Secondo Orsini il brigatista è un tipo antropologico particolare: non ha interessi propri, affari privati, sentimenti, legami personali, affetti di un qualche tipo.

Non li ha e non deve averli. Se qualcosa resta deve liberarsene. E’ un uomo sradicato, alienato (e rinato solo grazie all’ ideologia).

Il terrorista deve essere solo. In questo senso vive un suo celibato. Il terrorista è coerente. In questo senso fa sempre cio’ che dice.

E’ o deve diventare privo di ogni egoismo, sempre pronto come un automa a gettare il cuore oltre l’ ostacolo sacrificandosi per gli altri.

Buzzfeed aiutiamo il giappone

Una condizione sacerdotale, la sua.

L’ ideologia della Chiesa (riveduta e corretta) sembra essere una fonte d’ ispirazione inesauribile: il capitalismo esalta la ricchezza, la Chiesa premia la povertà. La Chiesa predica poi la comunione dei beni e si offre spesso quale baluardo alla modernità.

Ma questo è proprio il ruolo che il brigatista rivendica a sé. Non a caso ama ritrarsi come un cristiano delle catacombe.

Il brigatista è pronto a fiancheggiare la Chiesa più retriva, come le rivolte afghane; sostiene la ribellione irachena come il terrorismo islamico. Anche la Tav in Val di Susa gli va bene. Tutto pur di colpire il suo nemico: la civiltà moderna.

Curcio leggeva Camus e parlava spesso del fatto di non aver avuto un padre.
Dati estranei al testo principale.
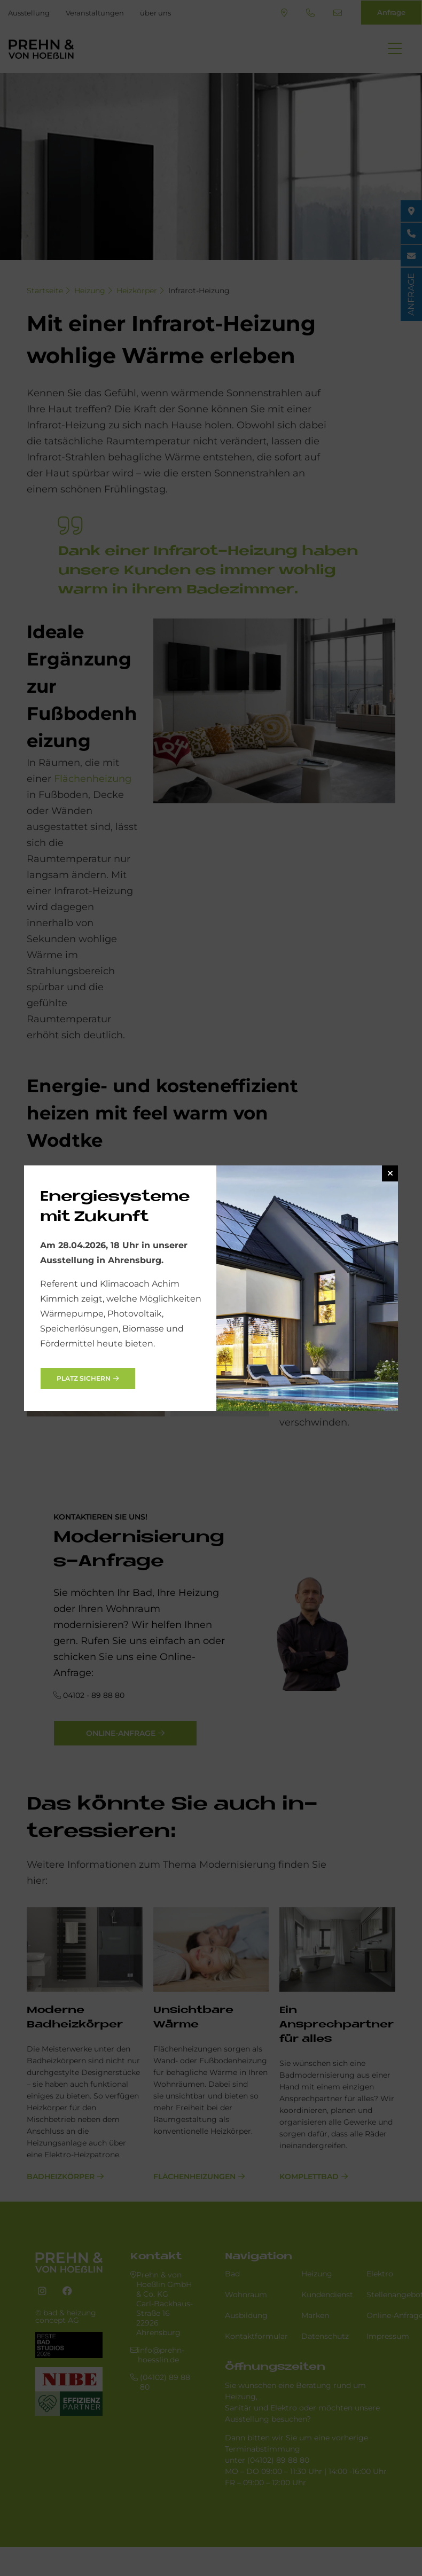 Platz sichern (84, 1378) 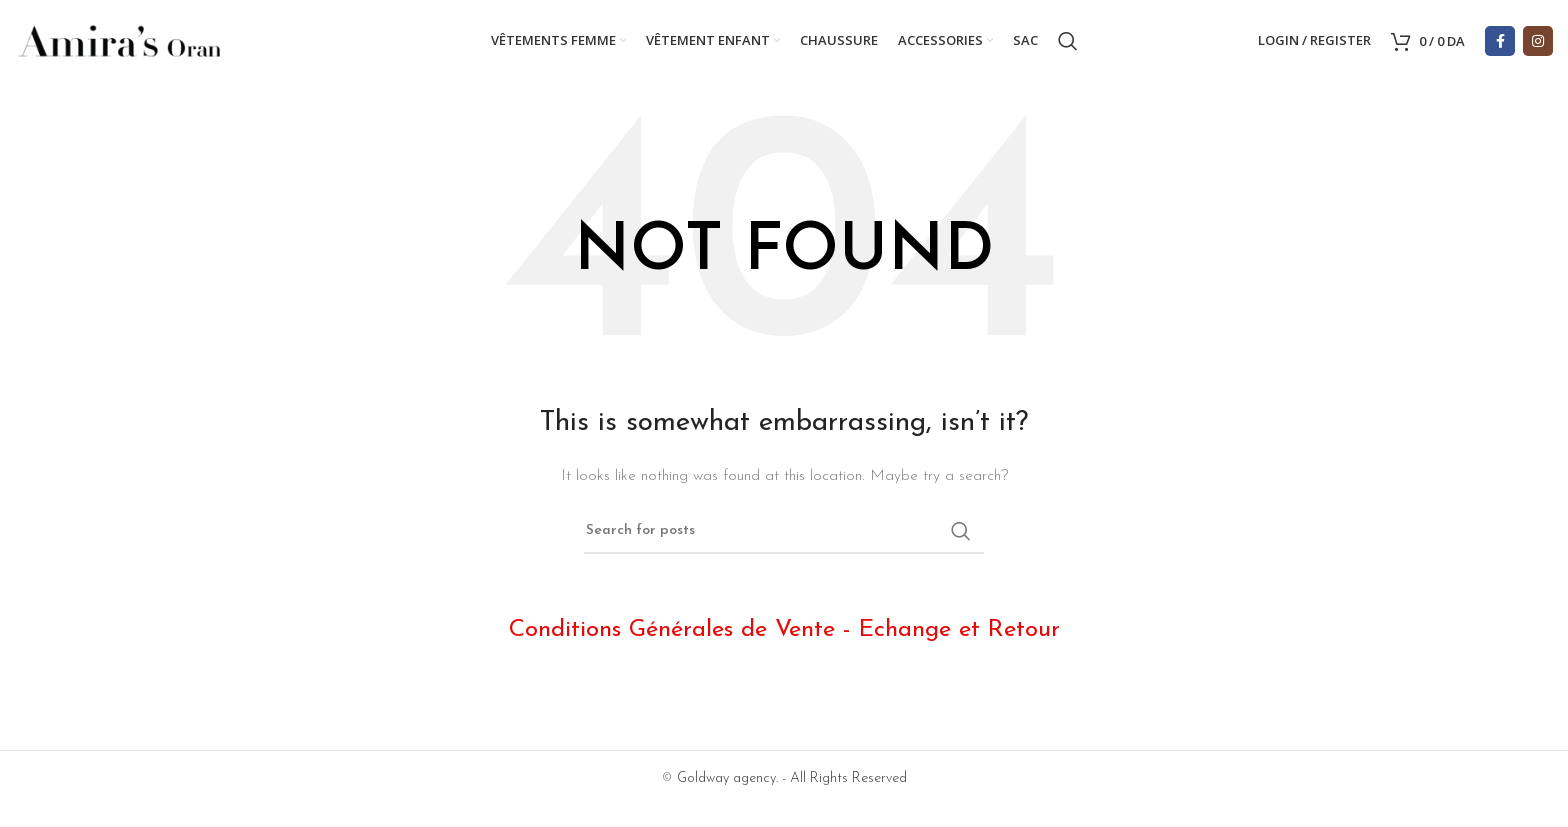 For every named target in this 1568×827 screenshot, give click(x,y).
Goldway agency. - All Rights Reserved (792, 782)
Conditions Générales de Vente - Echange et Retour (784, 634)
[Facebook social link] (1500, 43)
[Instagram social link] (1538, 43)
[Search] (1068, 43) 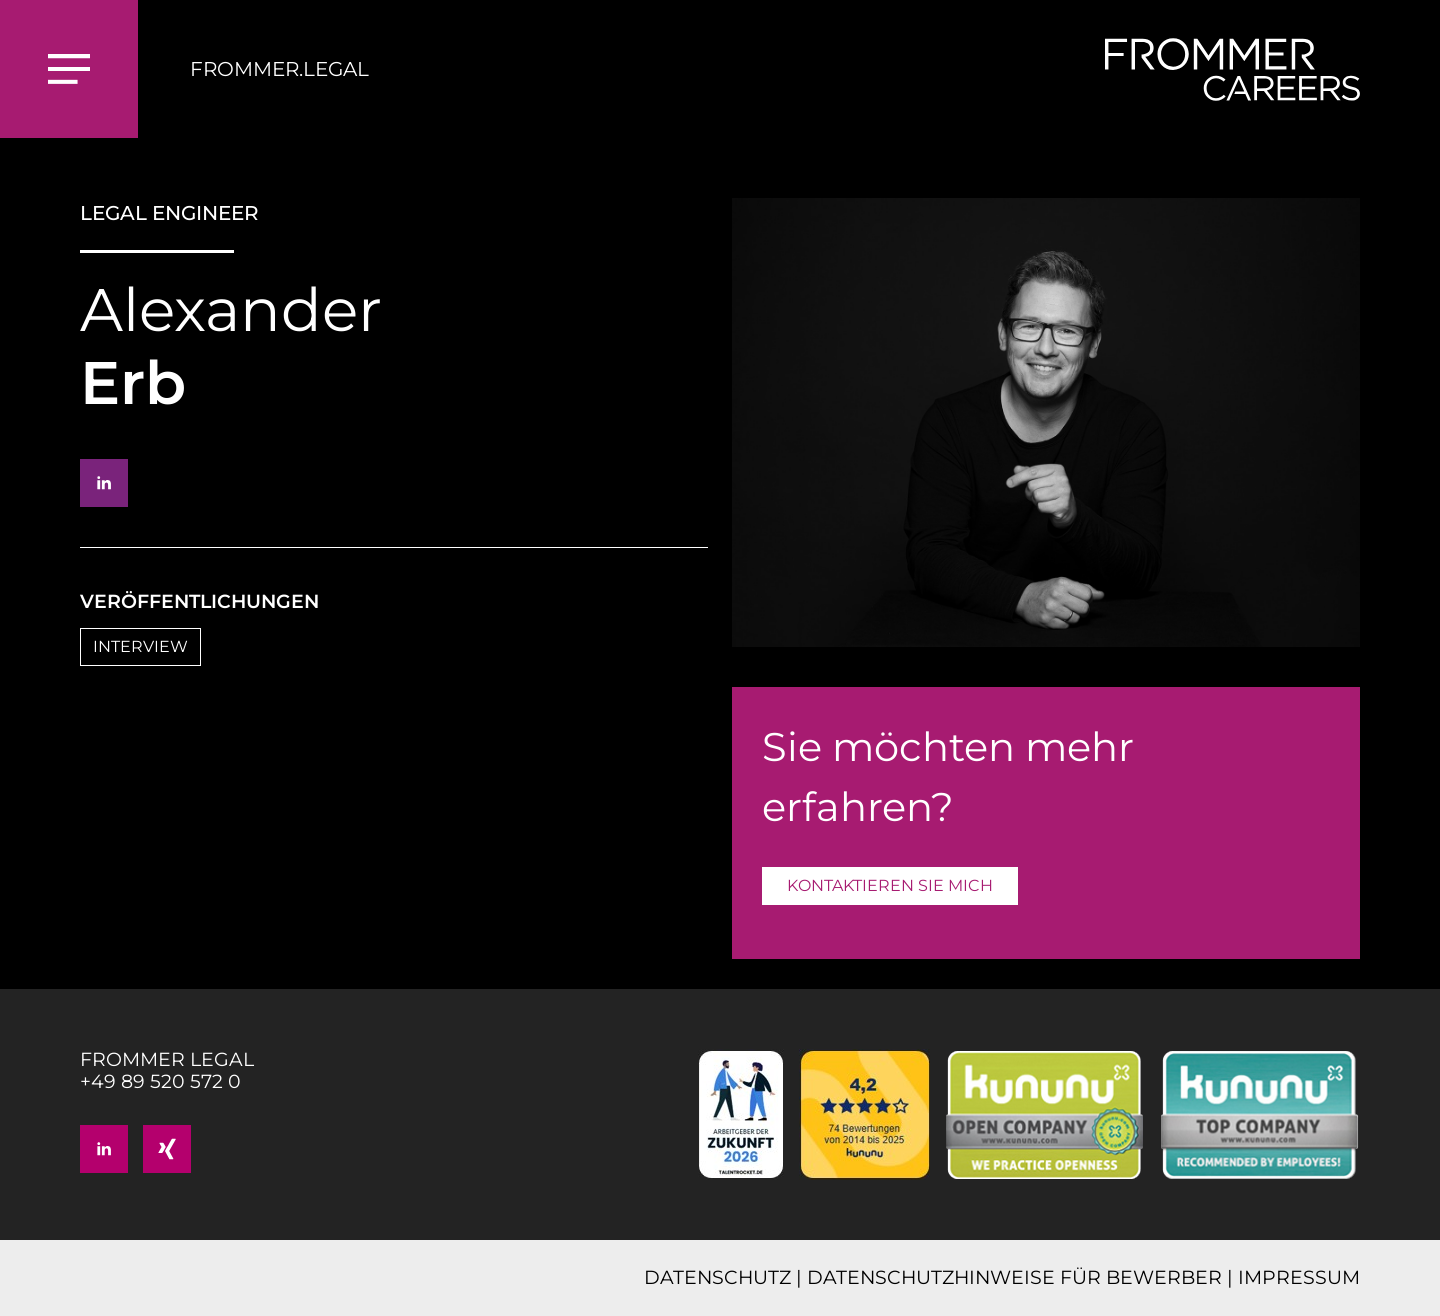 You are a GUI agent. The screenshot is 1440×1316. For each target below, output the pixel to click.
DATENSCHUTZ (717, 1277)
Più volte ebbe a dire seriamente “Dio è mio padre”.

Ecco, se c’ è un prototipo dell’ alienato questi è Curcio.

Nasce a Monterotondo da Jolanda Curcio (18 anni), il papà, Renato Zampa, lo conobbe a 12 anni. Jolanda lo affida alla famiglia Paschetto di Torre Pellice (alta montagna piemontese). A 10 anni finisce nel collegio dei preti Don Bosco di Centocelle. Si chiude in “una sfera di silenzio e rifiuto autistico”. Non parla, non studia. Incontra solo l’ ultimo parente che gli è rimato: Luigi Zampa, uno zio. Bocciato viene trasferito ad Imperia presso un’ altra famiglia. Bocciato di nuovo, solo la minaccia dell’ istituto di correzione lo spinge a studiare il minimo indispensabile per il diploma, che consegue dopo una fuga a Milano dove trova lavoro come ascensorista all’ Hotel Cavalieri. Con il diploma in tasca viene assunto alla Pirelli, una vita insostenibile per un ribelle del genere. Nel corso di una domenica qualunque chiede un passaggio non sa neanche lui per dove. Finisce a Genova, dove vive da barbone, scivola nell’ alcolismo e assume metadrina. Capisce che la sua esperienza è senza ritorno, scappa a Trento dove ha sentito dire che inaugurano una nuova facoltà di sociologia. Frequenta i corsi fondando una comune in una casa semi crollante sulle rive dell’ Adige. Di politica non sa ancora nulla, sa solo che odia profondamente questo mondo e vorrebbe distruggerlo. Il marxismo leninismo fornirà gli strumenti e le soddisfazioni surrogatorie del caso.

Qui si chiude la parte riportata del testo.